DOD: Change Passwords

Concerned that efforts to fix computer systems for the Year 2000 problem may expose its information infrastructure to cyberattacks, the Defense Department has ordered its network managers to change all administrative and user passwords on their unclassified networks.

The order is the result of mandatory guidance issued last month to all of the military services' network security organizations by the Joint Task Force for Computer Network Defense. While a JTF-CND spokesperson could not confirm or deny rumors that the guidance may be the result of a recent breach of computer security, the spokesperson said that the FBI's National Infrastructure Protection Center is currently investigating intrusions into unclassified DOD networks.

"We're trying to start a better process for password protection," the spokesperson said. "We gave [our components and other DOD organizations] several weeks to do this [because] we know it can't be done overnight."

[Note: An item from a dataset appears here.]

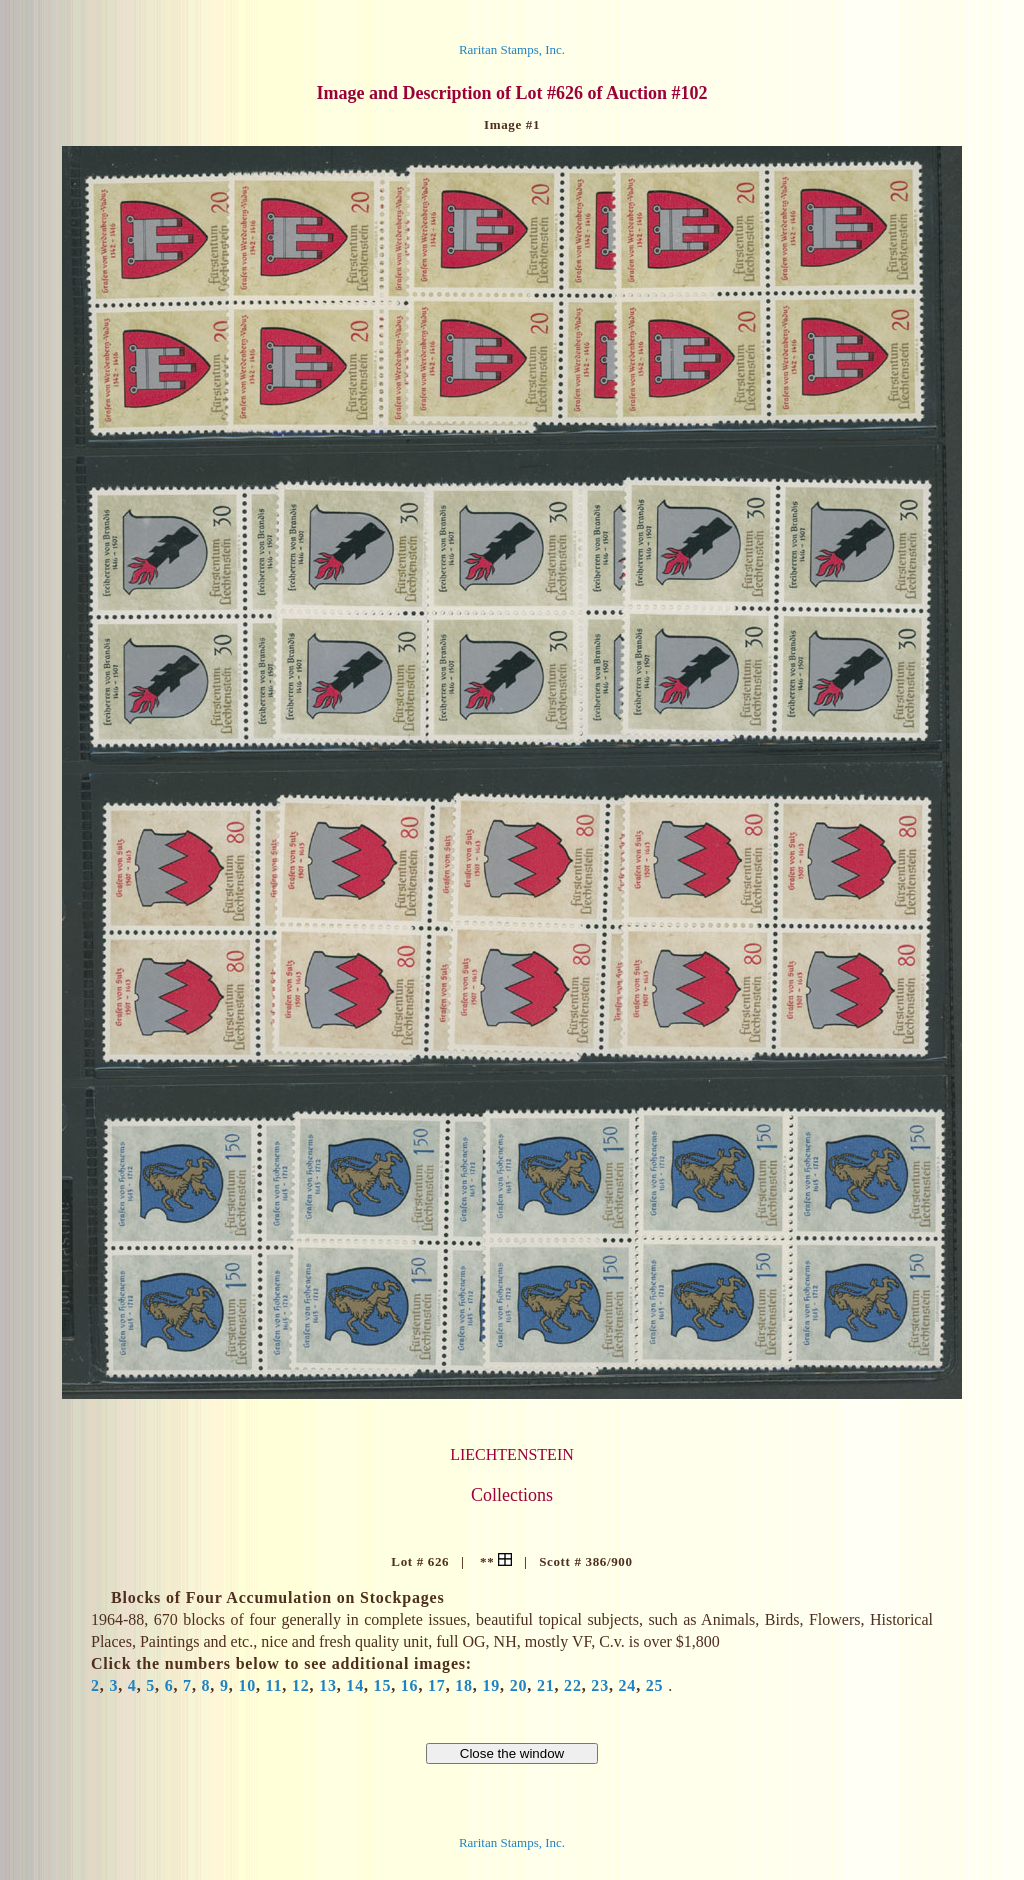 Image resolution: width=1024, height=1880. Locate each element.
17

The JTF-CND, which was formed last December, serves as the focal point for DOD to organize the defense of DOD computer networks and systems. When cyberattacks are detected, the JTF-CND is responsible for directing departmentwide defenses to stop or contain damage and restore DOD network functions operations.

The mandatory actions called for by the JTF-CND directive include changing all administrative and user passwords for all unclassified systems and then restarting the operating systems for systems that are connected to the network. The process is known as a "warm boot" and is not a full shutdown of the system, the spokesperson said.

Major commands affected by the guidance and responsible for managing compliance in their respective services include the Air Force Information Warfare Center, the Army's Land Information Warfare Activity, the Defense Information Systems Agency, the Marine Corps' Marine Forces-CND and the Navy Component Task Force-CND.

As a result of the directive, the NCTF-CND issued classified and unclassified messages ordering password changes. However, a spokesman for the Space and Naval Warfare Systems Command, one of the primary recipients of the message, declined to comment because of the sensitivity of the message's content.

In an administrative message issued last week by the NCTF-CND, the Navy offered technical guidance to system administrators on how to deal with the lack of password date-change tracking functionality in Microsoft Corp.'s Windows NT.

As a result, the Navy has made three software tools available over the Internet to help administrators automate the enforcement of password changes.

In May, Art Money, senior civilian official acting as the assistant secretary of Defense for command, control, communications and intelligence, issued a DOD-wide memorandum about the potential threat to DOD networks posed by the Year 2000 computer problem. In that memo, Money cited DOD Administrative Instruction 26, which provides specific guidance on the use of passwords.

A DOD spokesperson said there is "no inherent connection between the May 5 Money memo and the July 23 [JTF-CND] message—other than they are related in the context of the department constantly putting out guidance that requires vigilance over our networks."